Another Brownlee dictum, however, has been curiously overlooked this week. On The Nation on Saturday, in response to a gentle interrogation from Patrick "Scoop" Gower on 24/7 monitoring, the minister dropped this bombshell about scientists' ability to control earthquakes: "They cannot stop that happening."
Brownlee made it very clear that they couldn't in fact control the size and frequency of shakes.
"Let me very clear," he said, very clearly, "whether or not there is someone sitting at a desk for 24 hours waiting to see if anything happens won't stop it happening if it's going to at all."
The mainstream media may have failed to follow up on this high-level revelation, but it makes you think, doesn't it: why are we coughing up all this taxpayer cash to a bunch of scientists in Lower Hutt if they can't stop the bloody earthquakes?
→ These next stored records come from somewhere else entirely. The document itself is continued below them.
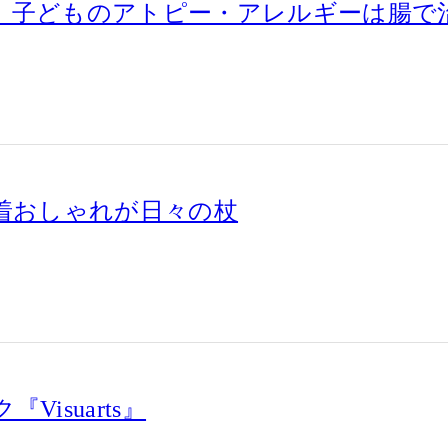
 子どものアトピー・アレルギーは腸で
ん着おしゃれが日々の杖
isuarts』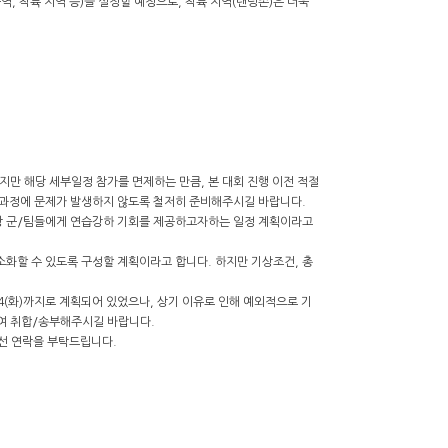
역, 착륙 지역 등)을 설정할 예정으로, 착륙 지역(랜딩존)은 더욱
지만 해당 세부일정 참가를 면제하는 만큼, 본 대회 진행 이전 적절
증 과정에 문제가 발생하지 않도록 철저히 준비해주시길 바랍니다.
해당 군/팀들에게 연습강하 기회를 제공하고자하는 일정 계획이라고
에 소화할 수 있도록 구성할 계획이라고 합니다. 하지만 기상조건, 총
4(화)까지로 계획되어 있었으나, 상기 이유로 인해 예외적으로 기
하여 취합/송부해주시길 바랍니다.
우선 연락을 부탁드립니다.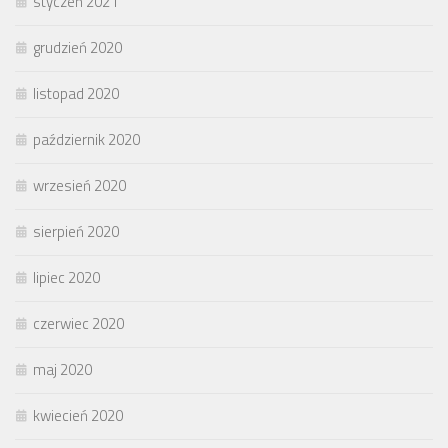
styczeń 2021
grudzień 2020
listopad 2020
październik 2020
wrzesień 2020
sierpień 2020
lipiec 2020
czerwiec 2020
maj 2020
kwiecień 2020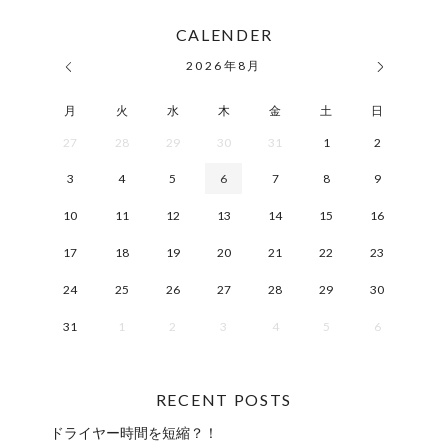
CALENDER
2026
年
8月
月
火
水
木
金
土
日
27
28
29
30
31
1
2
3
4
5
6
7
8
9
10
11
12
13
14
15
16
17
18
19
20
21
22
23
24
25
26
27
28
29
30
31
1
2
3
4
5
6
RECENT POSTS
ドライヤー時間を短縮？！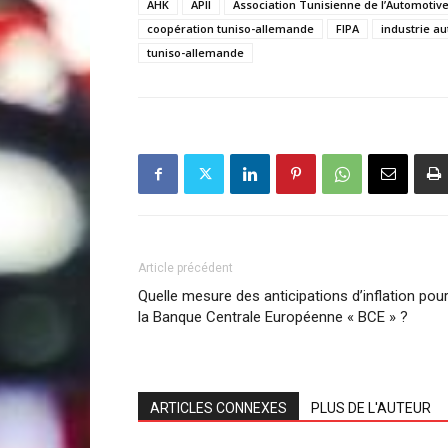
AHK
APII
Association Tunisienne de l’Automotiv
coopération tuniso-allemande
FIPA
industrie a
tuniso-allemande
Article précédent
Quelle mesure des anticipations d’inflation pou
la Banque Centrale Européenne « BCE » ?
ARTICLES CONNEXES
PLUS DE L'AUTEUR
Are they not well enough trained? Are they not trying hard enough? Are they too busy perfecting their homemade muesli recipes?
It's about time we pegged funding for GeoNet and GNS Science to their success rate in stopping earthquakes. Let's park the ambulance at the top of the cliff for a change. Call it a seismological investment approach: if these so-called geophysicists want to keep sucking on the public teat we need to see a cut in earthquakes by a minimum of, say, 10 per cent every year.
That's the kind of monitoring we need.